The listing below should be reproduced precisely, except for its images.

• [Extracted data]
□ □ □ □
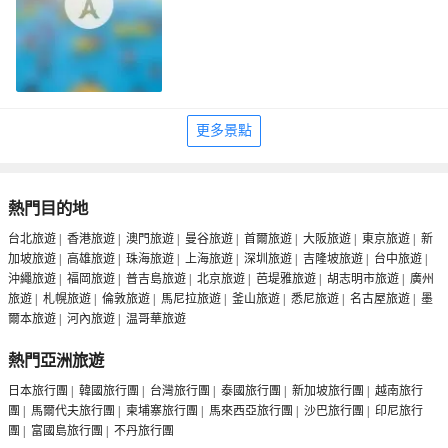
更多景點
熱門目的地
台北旅遊
|
香港旅遊
|
澳門旅遊
|
曼谷旅遊
|
首爾旅遊
|
大阪旅遊
|
東京旅遊
|
新
加坡旅遊
|
高雄旅遊
|
珠海旅遊
|
上海旅遊
|
深圳旅遊
|
吉隆坡旅遊
|
台中旅遊
|
沖繩旅遊
|
福岡旅遊
|
普吉島旅遊
|
北京旅遊
|
芭堤雅旅遊
|
胡志明市旅遊
|
廣州
旅遊
|
札幌旅遊
|
倫敦旅遊
|
馬尼拉旅遊
|
釜山旅遊
|
悉尼旅遊
|
名古屋旅遊
|
墨
爾本旅遊
|
河內旅遊
|
温哥華旅遊
熱門亞洲旅遊
日本旅行團
|
韓國旅行團
|
台灣旅行團
|
泰國旅行團
|
新加坡旅行團
|
越南旅行
團
|
馬爾代夫旅行團
|
柬埔寨旅行團
|
馬來西亞旅行團
|
沙巴旅行團
|
印尼旅行
團
|
富國島旅行團
|
不丹旅行團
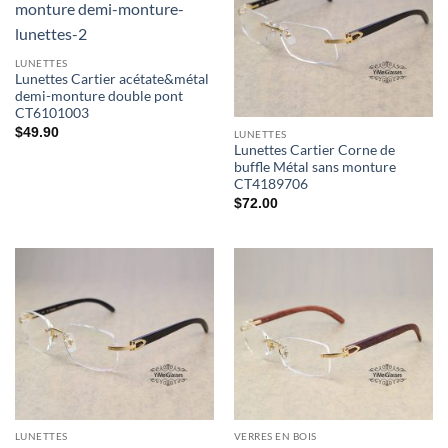
LUNETTES
Lunettes Cartier acétate&métal
demi-monture double pont
CT6101003
$
49.90
LUNETTES
Lunettes Cartier Corne de
buffle Métal sans monture
CT4189706
$
72.00
LUNETTES
VERRES EN BOIS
□ □ □ □
• [Answer]
更多景點
熱門目的地
台北旅遊
|
香港旅遊
|
澳門旅遊
|
曼谷旅遊
|
首爾旅遊
|
大阪旅遊
|
東京旅遊
|
新
加坡旅遊
|
高雄旅遊
|
珠海旅遊
|
上海旅遊
|
深圳旅遊
|
吉隆坡旅遊
|
台中旅遊
|
沖繩旅遊
|
福岡旅遊
|
普吉島旅遊
|
北京旅遊
|
芭堤雅旅遊
|
胡志明市旅遊
|
廣州
旅遊
|
札幌旅遊
|
倫敦旅遊
|
馬尼拉旅遊
|
釜山旅遊
|
悉尼旅遊
|
名古屋旅遊
|
墨
爾本旅遊
|
河內旅遊
|
温哥華旅遊
熱門亞洲旅遊
日本旅行團
|
韓國旅行團
|
台灣旅行團
|
泰國旅行團
|
新加坡旅行團
|
越南旅行
團
|
馬爾代夫旅行團
|
柬埔寨旅行團
|
馬來西亞旅行團
|
沙巴旅行團
|
印尼旅行
團
|
富國島旅行團
|
不丹旅行團
LUNETTES
Lunettes Cartier acétate&métal
demi-monture double pont
CT6101003
$
49.90
LUNETTES
Lunettes Cartier Corne de
buffle Métal sans monture
CT4189706
$
72.00
LUNETTES
VERRES EN BOIS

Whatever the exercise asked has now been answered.